1	100%	1000.0	lm	6,500K	1000.0	lm	0.0	lm	0.0	lm
2	95%	857.4	lm	6,204K	790.7	lm	66.7	lm	0.0	lm
3	90%	729.0	lm	5,909K	615.6	lm	113.4	lm	0.0	lm
4	85%	614.1	lm	5,613K	470.8	lm	143.3	lm	0.0	lm
5	80%	512.0	lm	5,318K	352.7	lm	159.3	lm	0.0	lm
6	75%	421.9	lm	5,022K	257.8	lm	164.1	lm	0.0	lm
7	70%	343.0	lm	4,726K	182.9	lm	160.1	lm	0.0	lm
8	65%	274.6	lm	4,431K	125.1	lm	149.6	lm	0.0	lm
9	60%	216.0	lm	4,135K	81.6	lm	134.4	lm	0.0	lm
10	55%	166.4	lm	3,839K	49.9	lm	116.5	lm	0.0	lm
11	50%	125.0	lm	3,544K	27.7	lm	97.3	lm	0.0	lm
12	45%	91.1	lm	3,248K	13.1	lm	78.0	lm	0.0	lm
13	40%	64.0	lm	2,953K	4.2	lm	59.8	lm	0.0	lm
14	35%	42.9	lm	2,657K	0.0	lm	40.9	lm	2.0	lm
15	30%	27.0	lm	2,361K	0.0	lm	17.2	lm	9.8	lm
16	25%	15.6	lm	2,066K	0.0	lm	5.0	lm	10.7	lm
17	20%	8.0	lm	1,770K	0.0	lm	0.0	lm	8.0	lm
18	15%	3.4	lm	1,770K	0.0	lm	0.0	lm	3.4	lm
19	10%	1.0	lm	1,770K	0.0	lm	0.0	lm	1.0	lm
20	5%	0.1	lm	1,770K	0.0	lm	0.0	lm	0.1	lm
21	0%	0.0	lm	1,770K	0.0	lm	0.0	lm	0.0	lm

Meanwhile, FIG. 10 is a graph showing the percentage of target brightness and target color temperature for each dimming level of Table 2, and FIG. 11 is a graph showing the brightness of each light for each dimming level of Table 2.

Referring to Table 2 and FIGS. 10 and 11, as in the first Example, dimming control is performed in two divided control sections C21 and C22. First, in the first control section C21, mixed light is generated by mixing 6,500 K light having the highest color temperature and 2,700 K light having the next highest color temperature. The first control period C21 is a section from 100% to 40% of the dimming level. In the first control section C21, as the dimming level increases, the brightness of 6,500 K white light having a relatively high color temperature gradually decreases, and the brightness of 2,700 K white light having a relatively low color temperature gradually increases and then decreases again. Next, in the second control section C22, mixed light is generated by mixing light of 2,700 K having an intermediate color temperature and light of 1,700 K having the lowest color temperature. The second control section C22 is a section from the dimming level of 35% to 0%. In this control period C22, as the dimming level increases, the brightness of 2,700 K white light having a relatively high color temperature gradually decreases, and the brightness of 1,700 K amber light having a relatively low color temperature increases and then decreases. By controlling the brightness of each light as described above, the brightness percentage may have a tendency to change non-linearly according to the linear change of the dimming level, so that the user may conceive the brightness to linearly change according to a linear change of the dimming level.

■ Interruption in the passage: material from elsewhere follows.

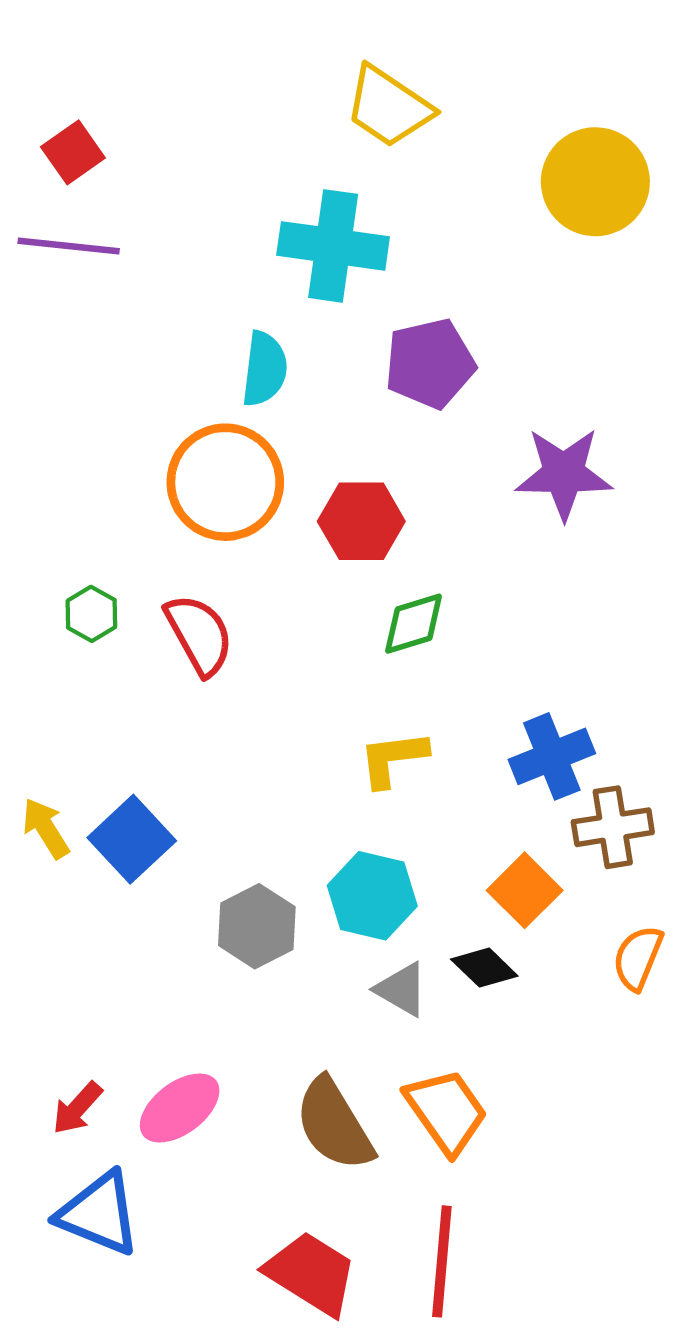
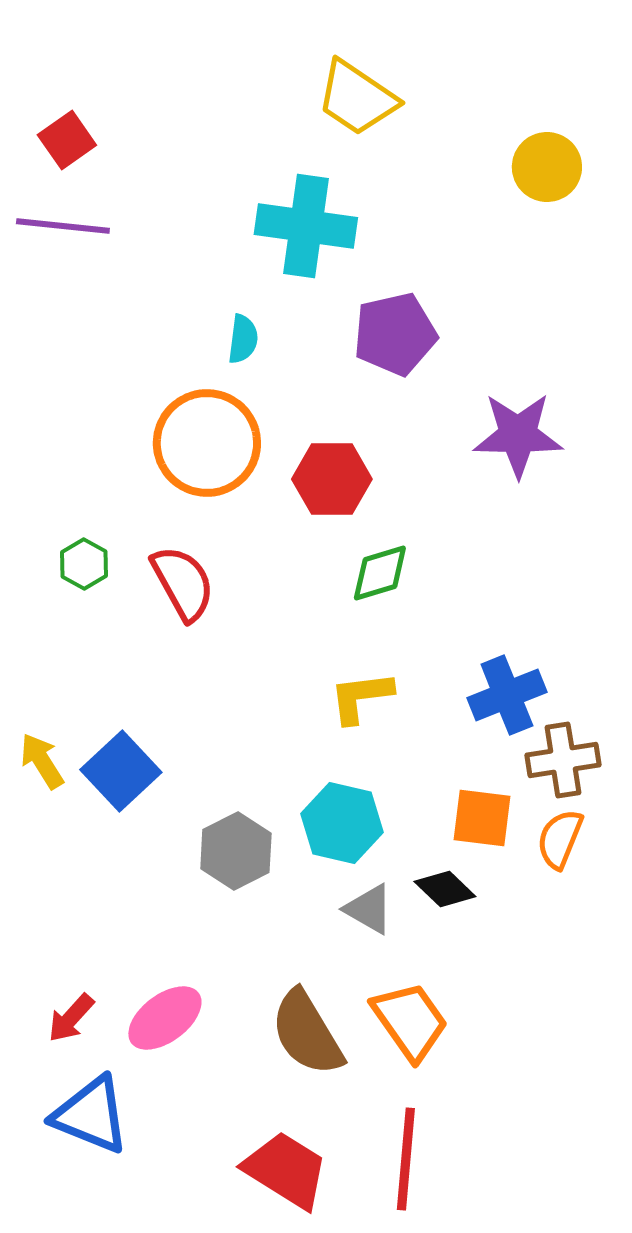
yellow circle: (595, 182) -> (547, 167), size x0.7
cyan semicircle: (264, 369) -> (243, 339), size x0.7
orange square: (525, 890) -> (482, 818), turned -38
orange semicircle: (638, 958) -> (560, 839), moved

Although preferred embodiments of the present invention have been described in detail above, the scope of the present invention is not limited thereto, and various modifications and improvements by those skilled in the art using the basic concept of the present invention as defined in the following claims are also within the scope of the invention.

INDUSTRIAL APPLICABILITY

The present invention relates to an LED lighting system and has industrial applicability since it can be applied to a lighting device.